Llegan los Reyes y nadie de la familia -padres, abuelos, tíos, amigos- quiere privarse de regalarles algo a los más chicos. Sin embargo, los especialistas ponen en duda de que una montaña de regalitos sea lo mejor para agasajarlos. En el caso de que sea inevitable, lo mejor es ir dándoselos de a poco, para que los disfruten. Pero el mejor de los regalos sigue siendo que los adultos compartan tiempo significativo y momentos de juego con los chicos.

«Se trata de tener sentido común porque cuando uno les regala excesivamente cosas a los niños se confunden y se genera la falsa sensación de creer que siempre van a tener muchas cosas», explicó a Télam Nora Koremblit, psicoanalista especialista en niños y adolescentes.

Según Koremblit, “el sentimiento de confusión en los chicos los lleva a sentir que no se satisfacen con nada, se vuelven más caprichosos, consumistas y siempre hay que comprarles cosas porque parece que lo material es lo único que los va a aliviar».

«Muchas veces los mismos padres son quienes piensan que reemplazan la ausencia o quieren darle todo lo que pueden, o suponen que a través del consumo son mejores padres”, añadió.

Por otra parte, la especialista destacó la importancia de “un regalo puntual que puedan compartir padres e hijos” y aseveró que la temática del exceso de regalos aparece todo el tiempo en sus pacientes y se potencia en fechas festivas.

Juan Eduardo Tesone, médico psiquiatra, psicoanalista y miembro titular de la Asociación Psicoanalítica Argentina, señaló al respecto que “el regalo en sí no me parece lo más importante, lo significativo es que la historia contada sea un momento en el cual los padres puedan hablar con sus hijos y conversar sobre sus expectativas y sobre sus deseos».

«Es decir que sea una historia compartida en la cual lo importante no sea al valor real del regalo sino el valor celebratorio que los mismos tienen», señaló.
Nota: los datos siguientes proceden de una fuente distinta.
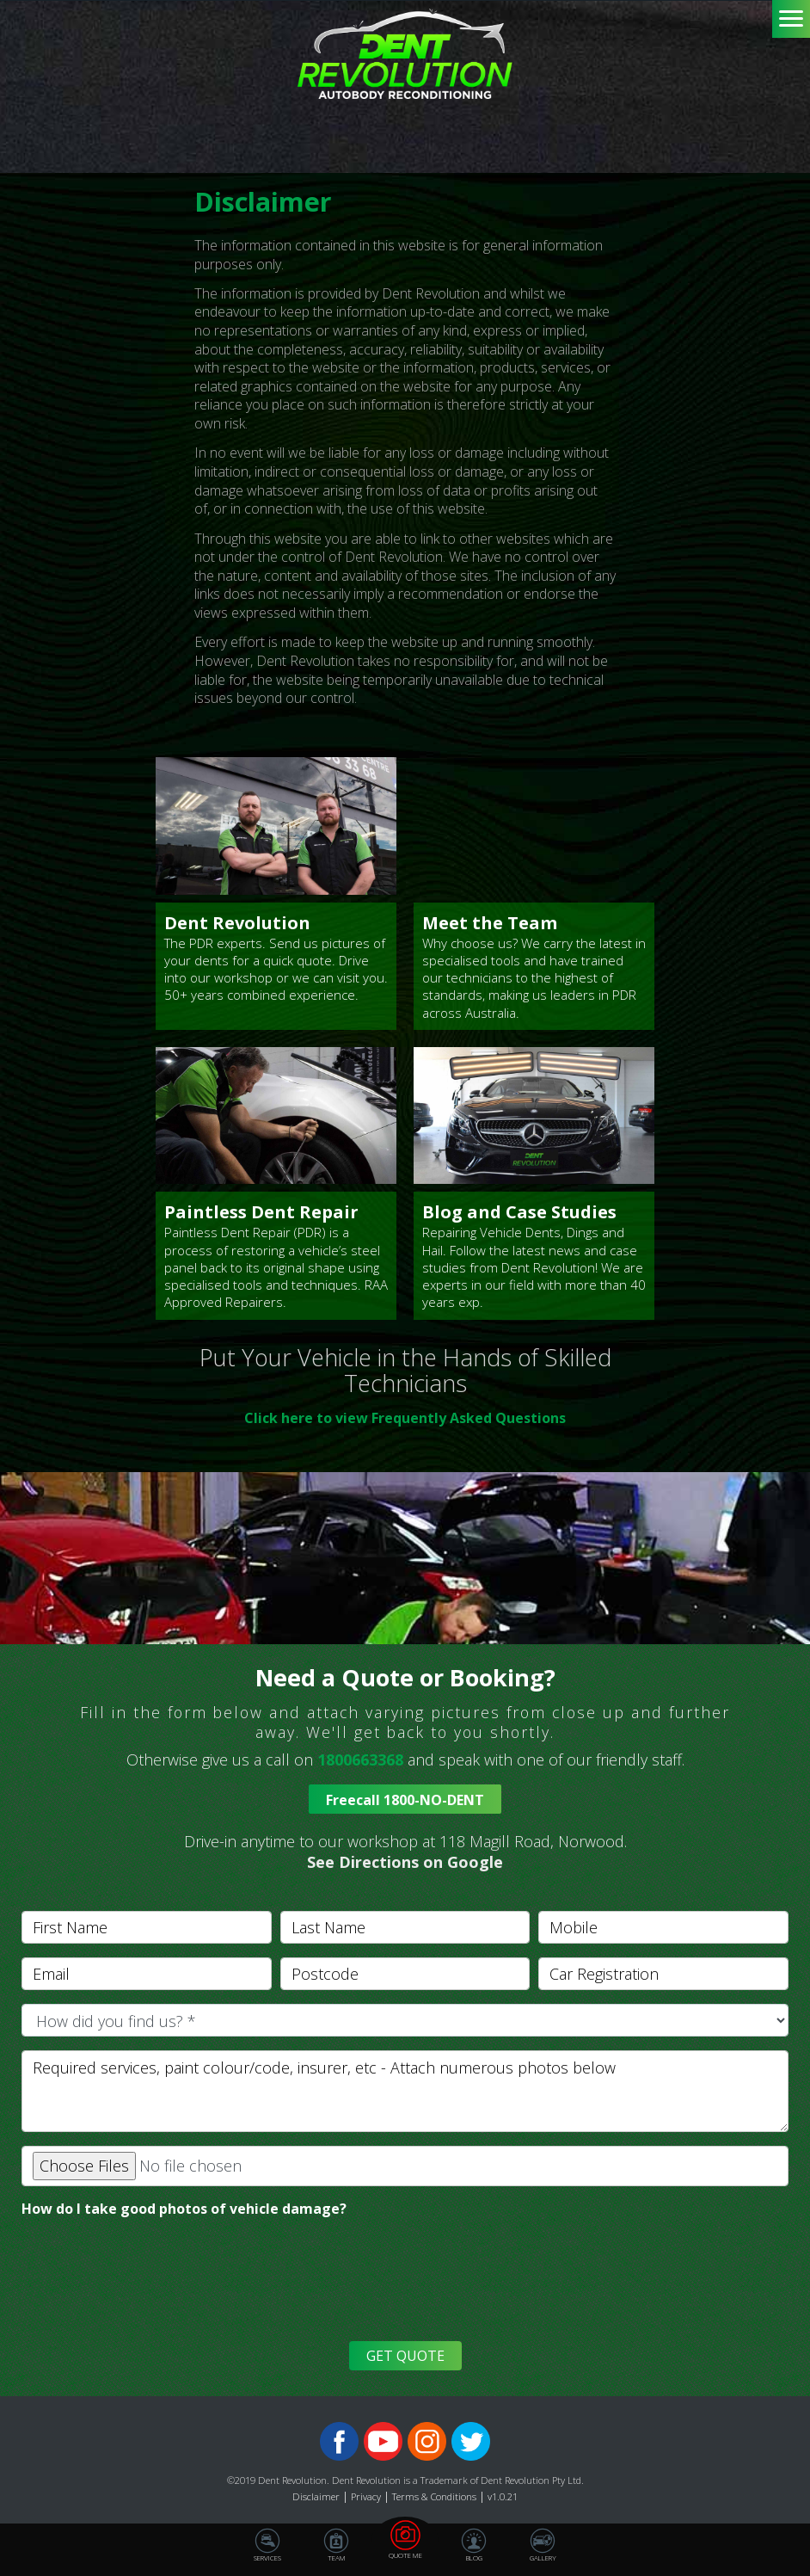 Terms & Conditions (434, 2496)
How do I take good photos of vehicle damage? (184, 2209)
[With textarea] (405, 2091)
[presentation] (148, 2290)
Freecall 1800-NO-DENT (405, 1799)
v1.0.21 (503, 2496)
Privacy (366, 2496)
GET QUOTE (405, 2355)
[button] (405, 1851)
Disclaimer (316, 2496) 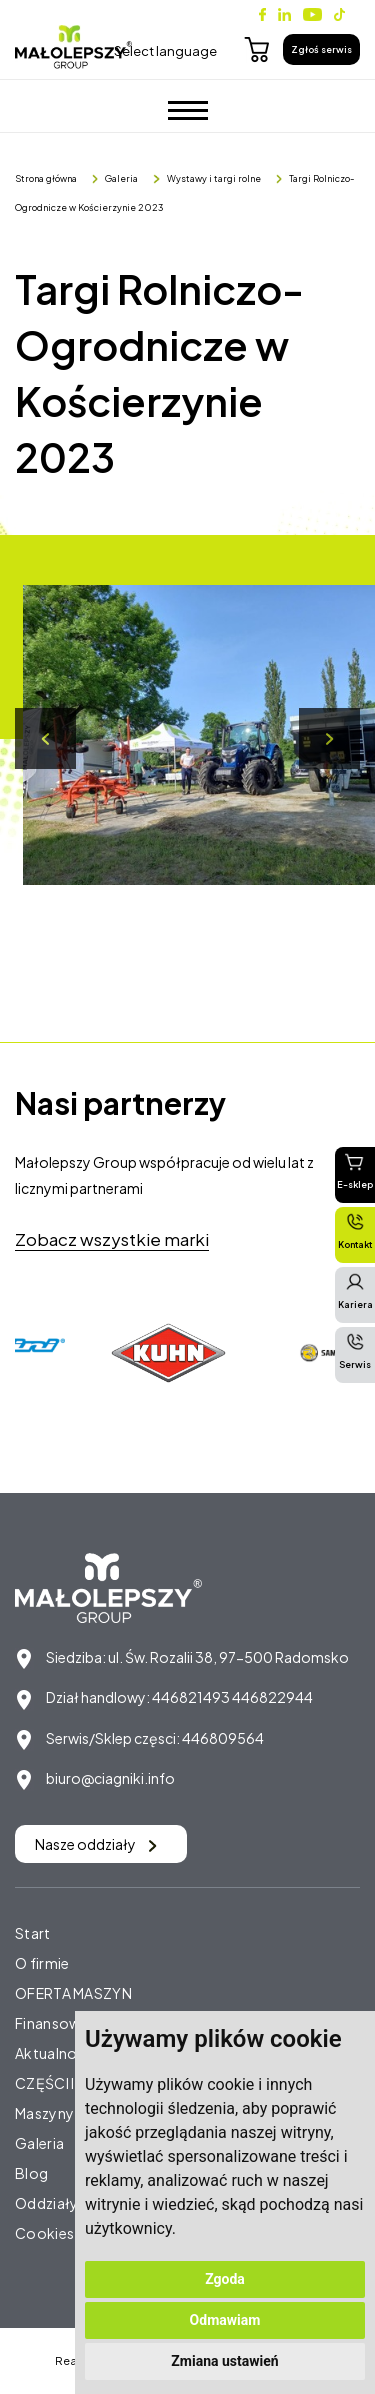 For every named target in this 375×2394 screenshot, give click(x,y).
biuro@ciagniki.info (110, 1778)
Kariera (355, 1291)
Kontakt (355, 1231)
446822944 (272, 1697)
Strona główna (46, 178)
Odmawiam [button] (225, 2320)
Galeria (121, 178)
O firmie (42, 1963)
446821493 (191, 1697)
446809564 (223, 1738)
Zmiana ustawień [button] (224, 2361)
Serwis (355, 1351)
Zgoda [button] (225, 2279)
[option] (171, 1353)
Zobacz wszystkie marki (112, 1239)
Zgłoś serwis (321, 49)
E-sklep (355, 1171)
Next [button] (329, 738)
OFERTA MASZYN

En el mismo sentido, Felisa Lambersky, médica pediatra y psicoanalista, sostuvo que “es lógico que en las fiestas donde se junta mucha familia los chicos reciban muchos regalos” aunque aconsejó que “si pide 10 regalos y se le da todo lo que pide quizás eso sea un exceso y es necesario formarlos con límites».

“Uno buena alternativa es regular la entrega de presentes y dárselos de a poco para que disfruten de todo lo que recibieron y poder postergar alguna satisfacción inmediata para desarrollar la capacidad de espera”, destacó.

De Widder remarcó la importancia de la cantidad de tiempo que se le dedique al niño y de enseñar a jugar en un ámbito familiar.